[Data records]
_ _ _ _ _

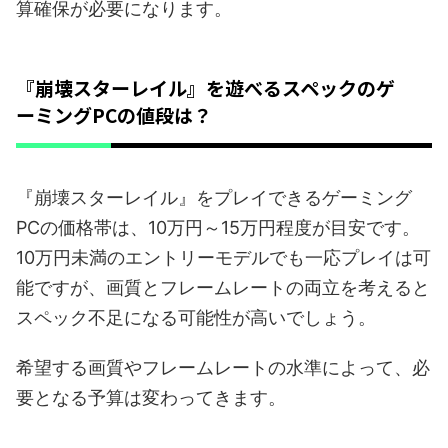
算確保が必要になります。
『崩壊スターレイル』を遊べるスペックのゲ
ーミングPCの値段は？
『崩壊スターレイル』をプレイできるゲーミング
PCの価格帯は、10万円～15万円程度が目安です。
10万円未満のエントリーモデルでも一応プレイは可
能ですが、画質とフレームレートの両立を考えると
スペック不足になる可能性が高いでしょう。
希望する画質やフレームレートの水準によって、必
要となる予算は変わってきます。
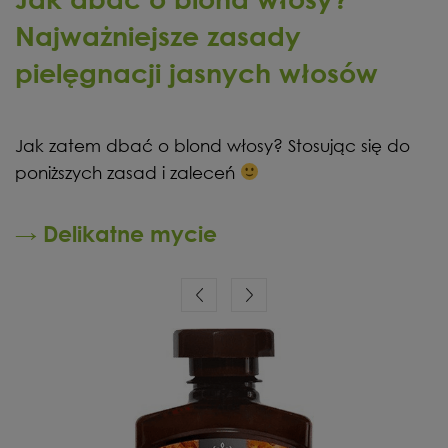
Najważniejsze zasady
pielęgnacji jasnych włosów
Jak zatem dbać o blond włosy? Stosując się do
poniższych zasad i zaleceń
→ Delikatne mycie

_ _ _ _ _

■ Required action
All lines in the records that contain "崩壊スターレイル" are to be copied and returned.

■ Solution
『崩壊スターレイル』を遊べるスペックのゲ
『崩壊スターレイル』をプレイできるゲーミング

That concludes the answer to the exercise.